What applications are best suited for GraphX or big graph processing?
Applications involving extremely large graphs that cannot fit on a single machine, such as:
Web graphs (pages + hyperlinks, billions of edges)
Knowledge graphs (entities + relationships)
Social networks (hundreds of millions of users and connections)
Why does big graph processing need distributed systems like GraphX?
Big graphs often contain hundreds of millions of vertices and billions of edges, making them too large to store or process on a single machine. Distributed graph frameworks handle large-scale analytics efficiently
What are the two major types of graph partitioning?
Edge Cut:
Each vertex goes to one partition.
Edges may be replicated across partitions.
Vertex Cut:
Each edge is assigned to one partition.
Vertices may be replicated.
GraphX uses Vertex Cut to reduce communication cost
Which graph partitioning method does GraphX use, and why?

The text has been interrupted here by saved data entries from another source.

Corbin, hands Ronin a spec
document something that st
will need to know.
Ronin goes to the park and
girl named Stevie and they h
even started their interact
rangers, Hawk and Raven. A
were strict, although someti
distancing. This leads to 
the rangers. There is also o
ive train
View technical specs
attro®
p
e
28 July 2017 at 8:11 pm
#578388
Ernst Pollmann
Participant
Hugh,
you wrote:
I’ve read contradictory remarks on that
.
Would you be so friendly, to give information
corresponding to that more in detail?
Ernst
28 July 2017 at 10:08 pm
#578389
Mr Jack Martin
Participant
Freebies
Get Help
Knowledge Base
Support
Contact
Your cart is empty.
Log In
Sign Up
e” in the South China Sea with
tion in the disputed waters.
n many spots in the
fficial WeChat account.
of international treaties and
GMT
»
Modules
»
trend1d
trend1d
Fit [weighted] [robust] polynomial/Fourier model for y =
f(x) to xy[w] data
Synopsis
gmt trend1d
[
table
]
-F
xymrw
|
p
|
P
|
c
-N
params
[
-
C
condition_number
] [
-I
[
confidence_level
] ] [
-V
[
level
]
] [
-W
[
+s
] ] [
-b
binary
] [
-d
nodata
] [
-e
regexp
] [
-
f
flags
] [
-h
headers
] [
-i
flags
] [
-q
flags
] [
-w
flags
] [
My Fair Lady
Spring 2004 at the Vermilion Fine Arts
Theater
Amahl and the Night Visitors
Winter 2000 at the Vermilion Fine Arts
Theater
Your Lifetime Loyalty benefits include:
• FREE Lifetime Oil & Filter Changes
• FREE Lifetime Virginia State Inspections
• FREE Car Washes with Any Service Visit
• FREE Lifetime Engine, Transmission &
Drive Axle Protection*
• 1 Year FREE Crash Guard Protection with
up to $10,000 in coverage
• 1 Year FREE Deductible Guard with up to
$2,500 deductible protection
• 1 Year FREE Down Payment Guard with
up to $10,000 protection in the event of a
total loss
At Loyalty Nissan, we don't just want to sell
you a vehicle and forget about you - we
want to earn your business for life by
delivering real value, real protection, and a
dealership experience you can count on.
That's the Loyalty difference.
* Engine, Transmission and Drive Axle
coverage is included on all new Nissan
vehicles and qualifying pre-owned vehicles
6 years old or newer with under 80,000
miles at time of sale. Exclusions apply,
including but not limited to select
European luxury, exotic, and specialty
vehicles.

GraphX uses Vertex Cut, because assigning edges to partitions and replicating vertices helps minimize inter-partition communication, which is crucial for scalable graph analytics.
What are basic vertex operations in GraphX?
filter: keep only vertices satisfying a predicate
mapValues: modify vertex attributes
diff: remove vertices that exist in another vertex set
What are basic edge operations in GraphX?
mapValues: modify edge values
reverse: flip direction of edges (u → v becomes v → u)
How are graph vertices and edges represented in GraphX?
GraphX uses the Property Graph Model:
VertexRDD[VD] stores (VertexID, VertexData)
EdgeRDD[ED] stores (SourceID, DestinationID, EdgeData
What is Pregel-style graph processing?
Each vertex sends messages along outgoing edges.
Each vertex updates its data by aggregating incoming messages.
Steps repeat until a stopping condition is reached (e.g., no updates).
What is the Pregel API in GraphX used for?
vprog: how a vertex updates its value
sendMsg: how vertices send messages
mergeMsg: how messages are combined
It returns a new graph after each iteration.
What are examples of Pregel-style graph algorithms shown in the PDF?
Connected Components: propagate smallest vertex ID
Single-Source Shortest Path (SSSP): propagate distance updates
PageRank: propagate rank contributions
All follow the message-passing, iterative Pregel model.
What is the general flow of a Pregel superstep?
Vertex receives messages
Vertex updates its state (vprog)
Vertex sends new messages (sendMsg)
System merges them (mergeMsg)
Repeat until convergence or iteration limit